Hawkish Fed Traders Are Piling Into Bets, But They’re for 2023
(Bloomberg) -- The past week has seen a surge in option bets which pay off as more Federal Reserve hikes are priced in, though all of them are targeted at rates two or three years from now.
Given the Fed’s mantra of lower rates for longer, traders don’t expect hikes this year and are unwilling to pay up for expensive options with long-dated expiries. The solution: a rush into so-called mid-curve options with short-term expiries but are priced off rates a couple of years out.
This allows traders to focus bets on 2023 and 2024, without having to hold the options for more than a few months.

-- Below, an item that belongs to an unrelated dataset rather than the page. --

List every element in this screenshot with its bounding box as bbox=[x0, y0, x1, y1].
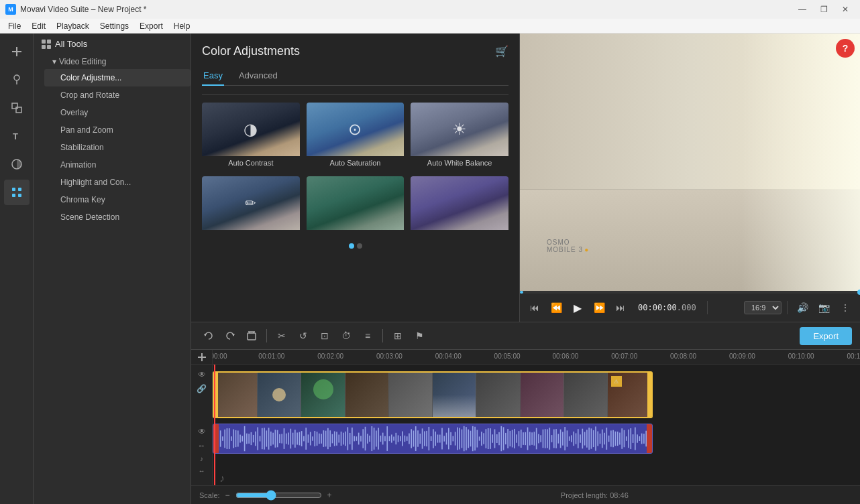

Volumes in this part of the option market have surged to the highest since November in some cases as U.S. President-elect Joe Biden prepares to release proposals for a stimulus package worth trillions of dollars on Thursday, spurring wagers on additional rate hike premiums in Eurodollar futures.
This has come at the expense of conventional options, where volumes have dropped to the lowest in about three months.
Eurodollar Options Activity Jumps With Bets on Higher 2024 Rates
While a huge variety of bets have been made, there has been one stand-out in what’s known as March 2021 three-year mid-curves. More than 100,000 puts were traded betting on higher rates in the March 2024 contract, even though the options themselves expire the same month this year.